Although he’s retired, Larson oversees a housing complex in the community and his tenants are primarily low-income families that the sales tax is aimed at supporting.

“I know there are people that are hurting and need help out there, but some are lazy and people need to be responsible for their housing and their living. I’ve talked to them before, if they’re not going to work, then I’m not going to feel sorry for them,” Larson said.

However, the city argues that the tax revenue could lead to something greater.

“The raw amount of it isn’t going to do a lot. Their argument is that they can leverage it for bonds and it could grow to be a few million dollars annually,” Todd Schaefer, a political science professor at CWU, said.

Should development companies or bondsman be interested in housing development, Schaefer believes that the the sales tax revenue could have a multiplier effect in the upcoming years.

“Will it solve the problem quickly?
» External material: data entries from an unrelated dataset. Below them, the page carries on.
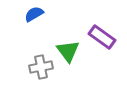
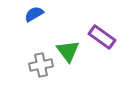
gray cross: moved 2 px up
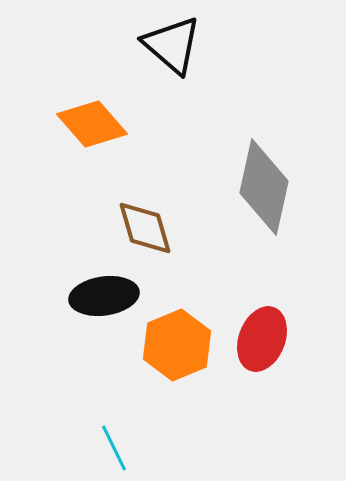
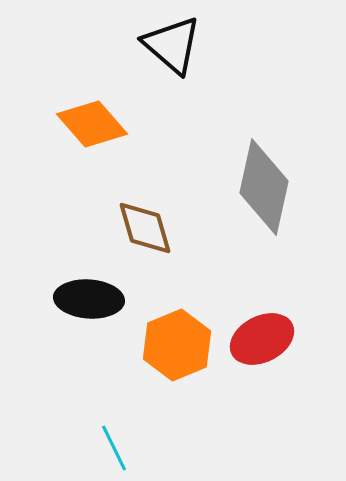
black ellipse: moved 15 px left, 3 px down; rotated 12 degrees clockwise
red ellipse: rotated 42 degrees clockwise
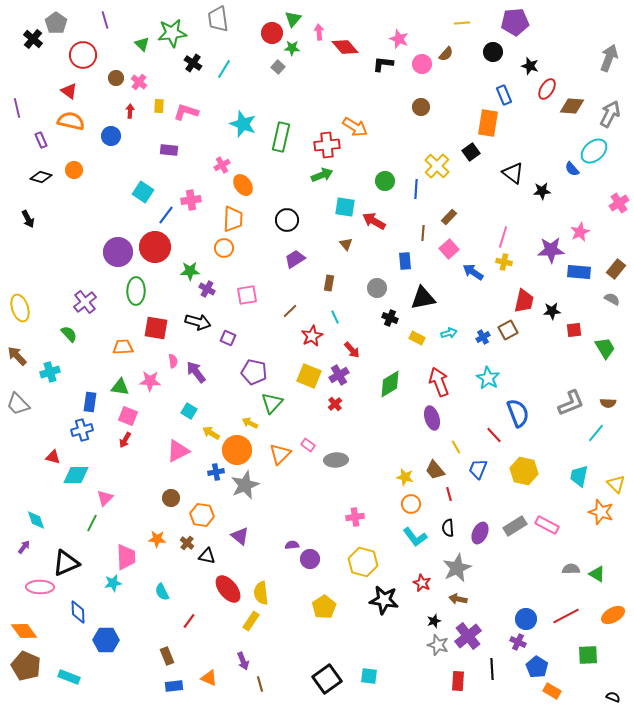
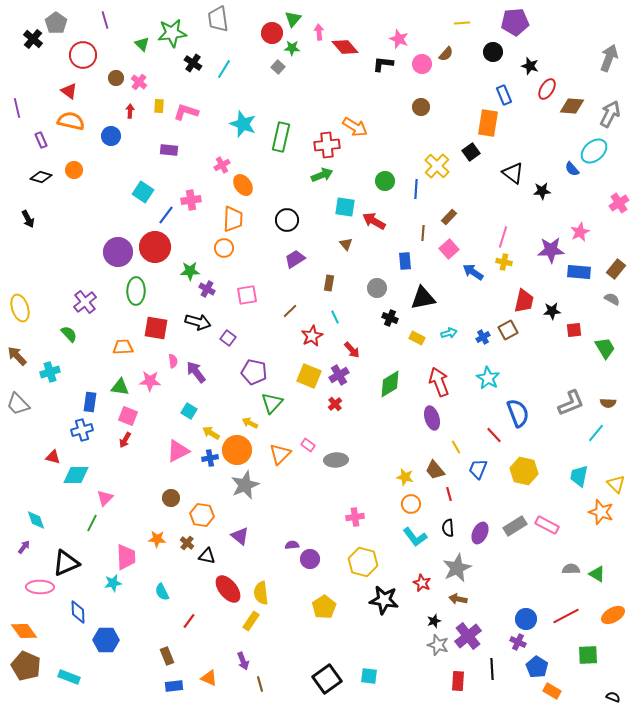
purple square at (228, 338): rotated 14 degrees clockwise
blue cross at (216, 472): moved 6 px left, 14 px up
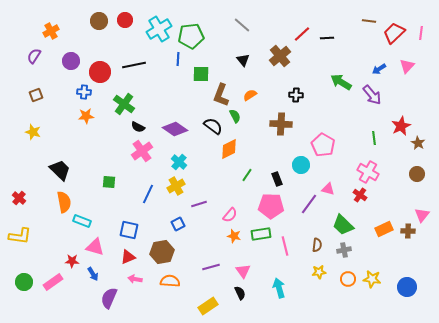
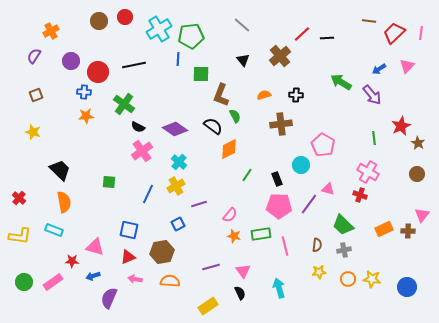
red circle at (125, 20): moved 3 px up
red circle at (100, 72): moved 2 px left
orange semicircle at (250, 95): moved 14 px right; rotated 16 degrees clockwise
brown cross at (281, 124): rotated 10 degrees counterclockwise
red cross at (360, 195): rotated 16 degrees counterclockwise
pink pentagon at (271, 206): moved 8 px right
cyan rectangle at (82, 221): moved 28 px left, 9 px down
blue arrow at (93, 274): moved 2 px down; rotated 104 degrees clockwise
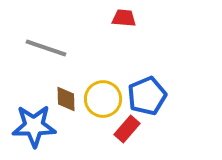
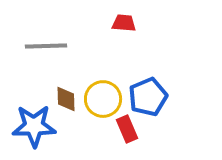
red trapezoid: moved 5 px down
gray line: moved 2 px up; rotated 21 degrees counterclockwise
blue pentagon: moved 1 px right, 1 px down
red rectangle: rotated 64 degrees counterclockwise
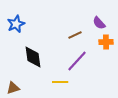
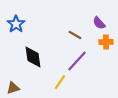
blue star: rotated 12 degrees counterclockwise
brown line: rotated 56 degrees clockwise
yellow line: rotated 56 degrees counterclockwise
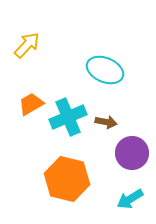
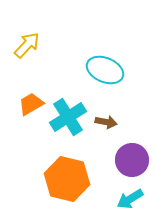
cyan cross: rotated 9 degrees counterclockwise
purple circle: moved 7 px down
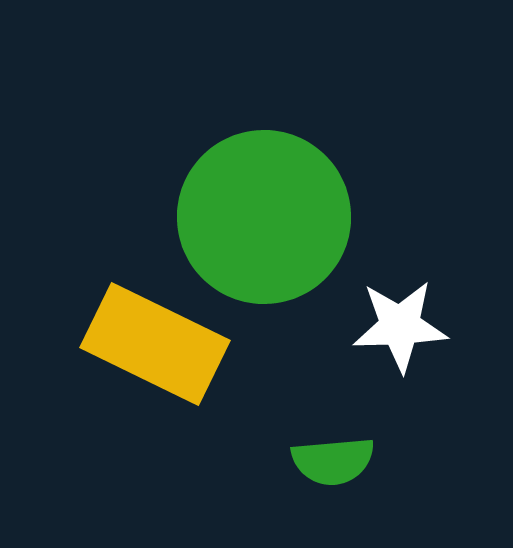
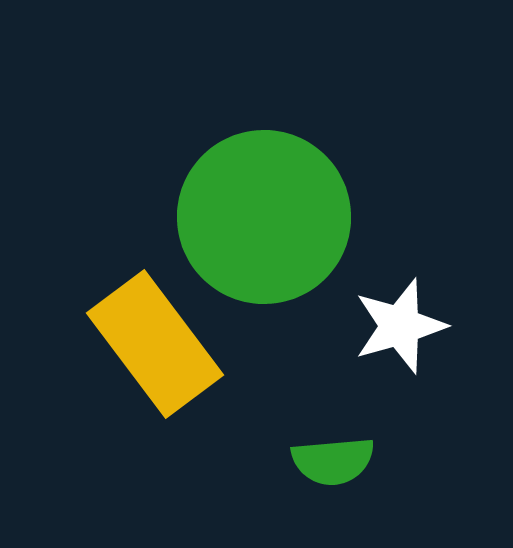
white star: rotated 14 degrees counterclockwise
yellow rectangle: rotated 27 degrees clockwise
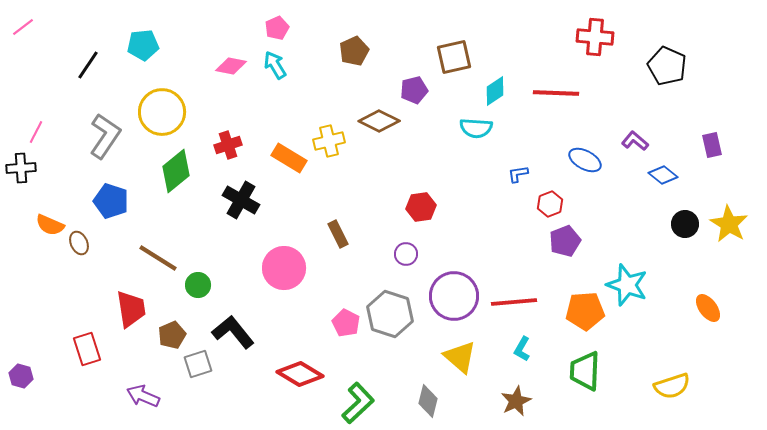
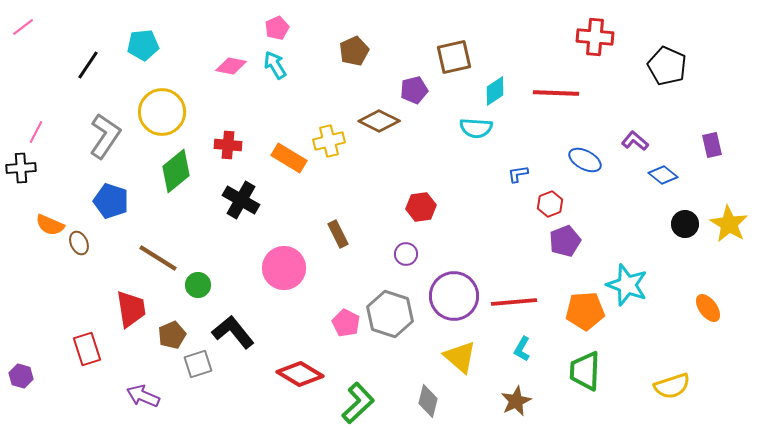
red cross at (228, 145): rotated 24 degrees clockwise
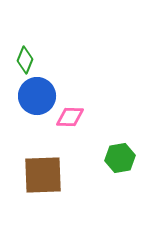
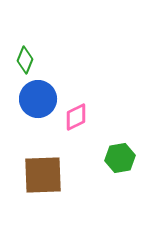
blue circle: moved 1 px right, 3 px down
pink diamond: moved 6 px right; rotated 28 degrees counterclockwise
No it won’t. [But] it will certainly help and it’s got to be better than what we have now,” Schaefer said.

Proposition 1 focuses on students, seniors, veterans, the disabled, the homeless and low-income families in danger of becoming homeless.

According to the Housing Needs Assessment completed in March by the city, over half of Ellensburg residents spend a third of their income on housing needs alone, and a third of residents spend over half of their total income.

“Ultimately what we’re hoping to do is amass money to spend on construction. The demand for apartments outstrips the supply,” Bruce Tabb, a member of city council, said.

The housing assessment states that studios and three bedroom apartments are at zero percent availability, and other housing alternatives are sitting at 1 percent availability, where a healthy market typically sits between four and five percent.

Kittitas County is one of the top 10 fastest growing counties in the United States. As of 2016, 21,340 people lived in Ellensburg and it’s urban growth area. Between 2000 and 2016 the area grew by 1.6 percent annually.  

“What we’re attempting to do is create a community that’s more balanced. If we can [increase] capacity it reduces the pressure for the whole community, and that’s including students,” Tabb said.

With record increases of student enrollment at CWU, more upperclassmen are seeking out housing alternatives off-campus, increasing the demand for affordable housing when the supply can’t keep up.

Because of this high demand it’s nearly impossible to find apartments that do not demand a year-long lease, despite many students only living in Ellensburg for the school year, according to Reyez-Gonzalez. He continued that both apartments and on-campus housing is too expensive without roommates or an extensive discount.

“The challenge of that is simply capacity, there is simply not enough places to go. At any level Proposition 1 is not the solution but it’s a part of it. My idea is that we use that money to jumpstart projects to create new housing,” Tabb said.

The housing assessment lists Kittitas County as the second most cost-burdened county in Washington state, meaning that the family is spending greater than 30 percent of their income. Roughly 185 families on waitlist for housing in the county and about 65 families in need within Ellensburg.

“By increasing vacancy rates, prices will be more competitive, with more choices to choose from,” Tabb said.

Ballots were distributed to registered voters in the middle of October, and voting results are planned to be posted with the Nov. 7 election.